A proposito della luce che ha menzionato, in scena utilizzate un tappeto circolare dorato. L’oro è presente più di una volta nel Cantico, si parla di «pendenti e spalliere d’oro», si legge «il suo corpo è oro, oro puro»…
Grazie agli artigiani fiorentini abbiamo usato nel tappeto la foglia d’oro vera e propria. L’oro è un materiale indistruttibile e mi pare che ben si addica al concetto di natura, se per natura si intende qualcosa che non è gerarchicamente dominato da una persona, ma al contrario un’entità condivisa da una moltitudine. L’oro inoltre ha la capacità di diffondere e di emanare luce, l’ho scelto anche perché mi permette di lavorare con delle gradazioni molto basse: per esempio la luce proveniente dall’alto che batte sull’oro e viene restituita come se sorgesse dal basso. Non è, però, un vero e proprio specchio, quanto più un riflesso che ricicla la luce attraverso un altro tipo di colore. Infine, l’oro è stato usato in vare civiltà nell’arte, per esempio dai bizantini, per i quali rimandava all’infinito e all’abisso, ed è qualcosa che comunque ha a che fare con l’ancestralità e con l’extra quotidiano.
La sua poetica spesso si concentra su una dimensione di corporeità essenziale o ancestrale. A livello coreografico come avviene questa ricerca?
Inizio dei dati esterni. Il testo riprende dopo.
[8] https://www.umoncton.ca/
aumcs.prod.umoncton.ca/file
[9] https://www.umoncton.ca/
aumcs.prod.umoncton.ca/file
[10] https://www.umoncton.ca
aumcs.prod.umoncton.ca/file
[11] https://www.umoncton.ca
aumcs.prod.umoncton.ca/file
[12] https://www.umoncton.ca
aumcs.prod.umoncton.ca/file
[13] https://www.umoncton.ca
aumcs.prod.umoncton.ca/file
Amo pensare il gesto come a una sequela di origini che danno vita a uno spostamento, come a un’idea del divenire. L’elemento ancestrale subentra nel momento in cui l’uomo porta l’attenzione a un contesto fatto di carne: sopraggiunge dunque una dimensione meditativa dove riemergono queste origini, avvicinandosi così a una dimensione che potremmo definire mistica, proprio perché extra quotidiana. Mi interessa indagare uno stadio in cui il danzatore, anche con difficoltà, riesce ad avvertire attraverso l’ascolto del movimento il nostro distribuirci per articolazioni, intese in questo caso come delle “bolle cosmiche” che portiamo in giro.
Passiamo invece all’azione coreografica che presenterà a Palazzo Re Enzo. Perché il mondo è salvato dai Pulcinella? Da cosa ci salvano?
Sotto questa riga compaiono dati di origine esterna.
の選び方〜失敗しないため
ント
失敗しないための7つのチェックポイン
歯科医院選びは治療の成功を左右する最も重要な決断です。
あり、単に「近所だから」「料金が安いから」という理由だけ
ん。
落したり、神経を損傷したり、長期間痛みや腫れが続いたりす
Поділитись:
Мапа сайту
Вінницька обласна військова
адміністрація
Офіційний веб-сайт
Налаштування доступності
In questo ballo bolognese anzitutto è evidente la citazione dal libro di Elsa Morante Il mondo salvato dai ragazzini. Pulcinella non è una maschera, ma è un’entità che ci mette in contatto con tutto quel che è altrove e ancestrale, ma è anche colui che tratta la vita come un’esplosione nella momentaneità, ci dice che la vita è presente e va vissuta nel momento. In questo senso specifico a me interessa molto la figura del Pulcinella. Il mondo è salvato dai Pulcinella perché Pulcinella riporta l’attenzione alla qualità del corpo, della carne, del gesto. Non a caso tutti gli interpreti (circa centotrenta cittadini di tutte le età, di tutte le professioni, di tutte le capacità) si stanno addestrando per portare a memoria delle azioni coreografiche; attraverso questa memoria non fanno altro che entrare in una sorta di azione meditativa del gesto, dove la ripetizione è uno scavo emotivo. Avere oltre cento persone che si stanno concentrando su un’azione significa comprendere di più l’oggi, e contrastare un presente caratterizzato dalla dispersività e raccontato spesso superficialmente, banalizzato. In questo senso i Pulcinella ci salvano.
Virgilio Sieni, Il mondo salvato dai Pulcinella
Pulcinella, però, è percepito dalla tradizione popolare soprattutto come una figura comica, anzi, tragicomica. Questo tratto è presente anche nel suo lavoro?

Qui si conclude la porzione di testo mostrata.